Exactly reproduce all the records, keeping pictures out of the copy.

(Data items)
==========
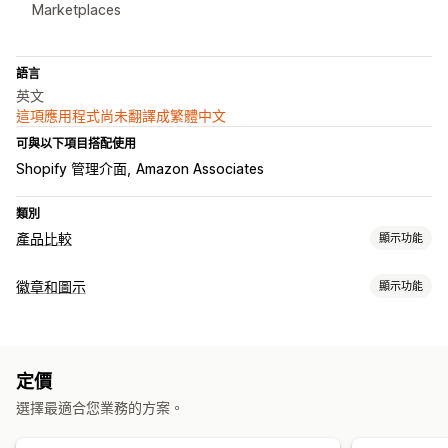
Marketplaces
語言
英文
這項應用程式尚未翻譯成繁體中文
可與以下項目搭配使用
Shopify 管理介面
Amazon Associates
類別
產品比較
顯示功能
比較工具
徽章和圖示
顯示功能
建議
圖示類型
顯示選項
自訂
顏色和字型
自訂文字
產品頁面
定價
自訂
選擇最適合您業務的方案。
顏色
自訂文字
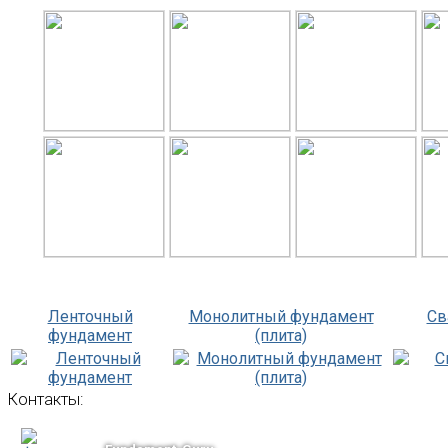
Ленточный
Монолитный фундамент
Св
фундамент
(плита)
Контакты:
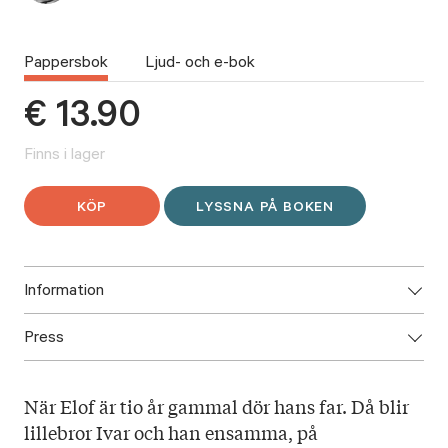
Pappersbok
Ljud- och e-bok
€
13.90
Finns i lager
KÖP
LYSSNA PÅ BOKEN
Information
Press
ISBN: 9789523334854
Utgivningsår: 2022
Ladda ned högupplöst omslag här!
Titel: Heiman
När Elof är tio år gammal dör hans far. Då blir
Språk: svenska
lillebror Ivar och han ensamma, på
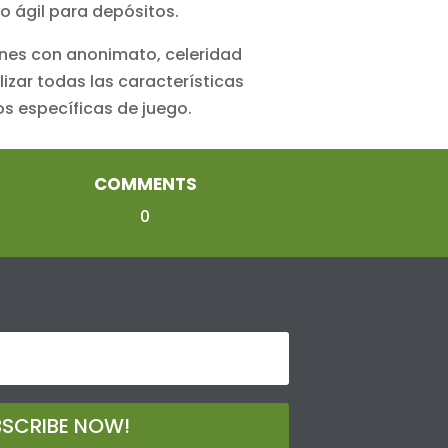
o ágil para depósitos.
ones con anonimato, celeridad
zar todas las características
s específicas de juego.
COMMENTS
0
BSCRIBE NOW!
==========
▶ **Output for this exercise**:
Marketplaces
語言
英文
這項應用程式尚未翻譯成繁體中文
可與以下項目搭配使用
Shopify 管理介面
Amazon Associates
類別
產品比較
顯示功能
比較工具
徽章和圖示
顯示功能
建議
圖示類型
顯示選項
自訂
顏色和字型
自訂文字
產品頁面
定價
自訂
選擇最適合您業務的方案。
顏色
自訂文字
Ленточный
Монолитный фундамент
Св
фундамент
(плита)
Контакты:
Pappersbok
Ljud- och e-bok
€
13.90
Finns i lager
KÖP
LYSSNA PÅ BOKEN
Information
Press
ISBN: 9789523334854
Utgivningsår: 2022
Ladda ned högupplöst omslag här!
Titel: Heiman
När Elof är tio år gammal dör hans far. Då blir
Språk: svenska
lillebror Ivar och han ensamma, på
o ágil para depósitos.
ones con anonimato, celeridad
zar todas las características
s específicas de juego.
COMMENTS
0
BSCRIBE NOW!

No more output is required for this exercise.